Sunday, 31 May 2015

Pie Charts and Proportions

Just a quick post today - spent most of yesterday planning for teaching pie charts to Year 8 this week (set 4 of 5 in that half of the year group). After a fairly standard drawing pie charts and a fairly standard interpreting pie charts (i.e. basically being able to recreate the frequency table given a piece of information) we are going for a bit more understanding about the proportionality behind pie charts. The two resources I had on pie charts and algebra I am saving for GCSE, but I did design a nice activity as part of a RAG worksheet that I will use (it is the Amber activity, with the Red being some simple write down the proportions shown and the Green being a lovely former Edexcel exam question comparing two pie charts). The link to the whole sheet is here but here is the part I designed:

"These pie charts show the car colours in two different car parks.
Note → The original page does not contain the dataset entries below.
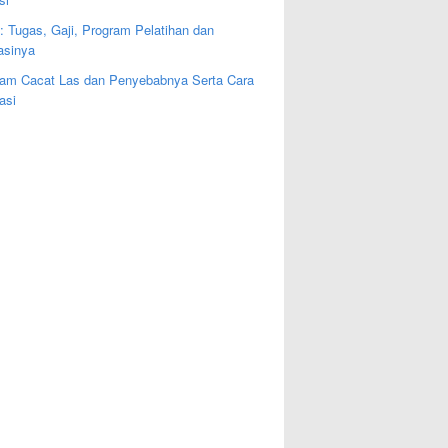
: Tugas, Gaji, Program Pelatihan dan
kasinya
am Cacat Las dan Penyebabnya Serta Cara
asi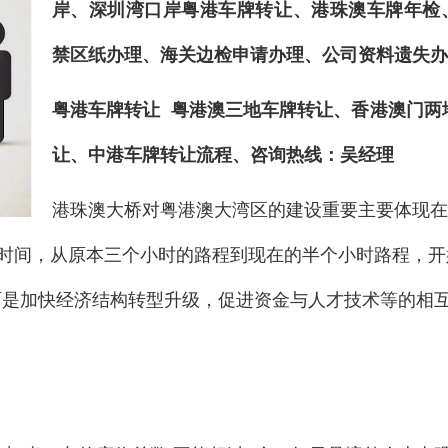
岸、深圳湾口岸粤港车牌转让、港珠澳车牌年检
禁区纸办理、海关边检申请办理、公司资料遗失办
粤港车牌转让 粤港澳三地车牌转让、香港澳门两
让、中港车牌转让流程、咨询热线：吴经理
港珠澳大桥对粤港澳大湾区的建设重要主要体现在
间，从原本三个小时的路程到现在的半个小时路程，开始
方面是加快经济结构转型升级，促进资金与人才技术等的相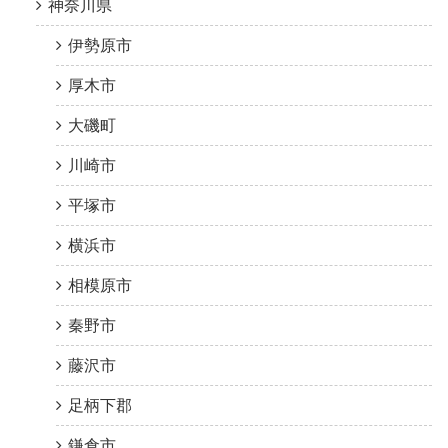
神奈川県
伊勢原市
厚木市
大磯町
川崎市
平塚市
横浜市
相模原市
秦野市
藤沢市
足柄下郡
鎌倉市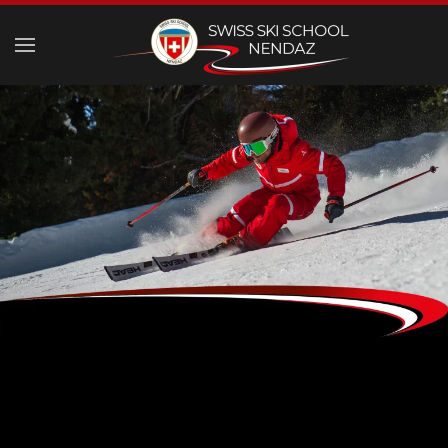
Skip to main content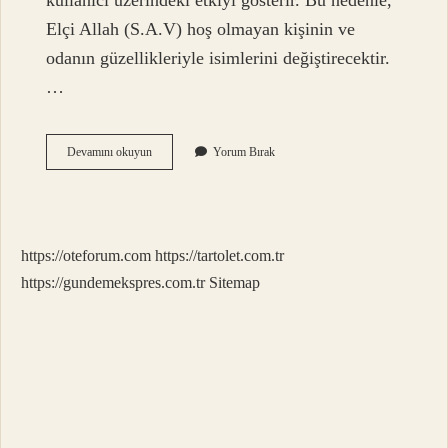
kullanıcı üzerindeki etkiyi gösterir. Bu nedenle,
Elçi Allah (S.A.V) hoş olmayan kişinin ve
odanın güzellikleriyle isimlerini değiştirecektir.
…
Esma
Devamını okuyun
Yorum Bırak
Ve
Müsemma
Ne
Demek
https://oteforum.com
https://tartolet.com.tr
https://gundemekspres.com.tr
Sitemap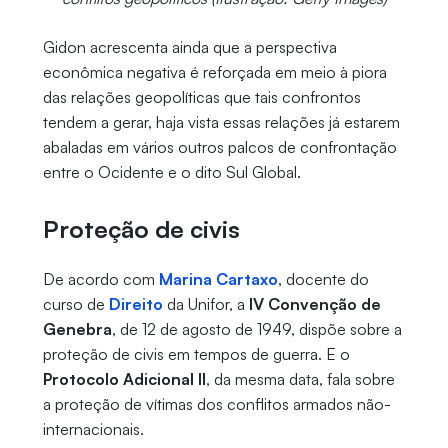
Gidon acrescenta ainda que a perspectiva
econômica negativa é reforçada em meio à piora
das relações geopolíticas que tais confrontos
tendem a gerar, haja vista essas relações já estarem
abaladas em vários outros palcos de confrontação
entre o Ocidente e o dito Sul Global.
Proteção de civis
De acordo com
Marina Cartaxo
, docente do
curso de
Direito
da Unifor, a
IV Convenção de
Genebra
, de 12 de agosto de 1949, dispõe sobre a
proteção de civis em tempos de guerra. E o
Protocolo Adicional II
, da mesma data, fala sobre
a proteção de vítimas dos conflitos armados não-
internacionais.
Say whether these statements are true, false or whether you cannot be sure from the given information:
a) The number of blue cars in the first car park is more than in the second car park.
b) The proportion of blue cars in the first car park is more than in the second car park.
c) The number of black cars in the first car park is more than in the second car park.
d) The proportion of red cars is the same in both car parks.
e) The largest proportion of cars in either car park are of white cars.
f) The smallest proportion of cars in either car park are of yellow cars.
g) The smallest number of cars in either car park are of yellow cars.
h) The largest number of cars in both car parks combined are red cars."

What I really like here is that pupils have to focus on whether or not there is enough information to answer the question, which puts a nice twist on the way we ask pupils about data and about maths in general. I think I will adapt this for different some other topics; I can see it being powerful to reinforce the idea of unknowns in algebra and whether you can get a numerical answer or not.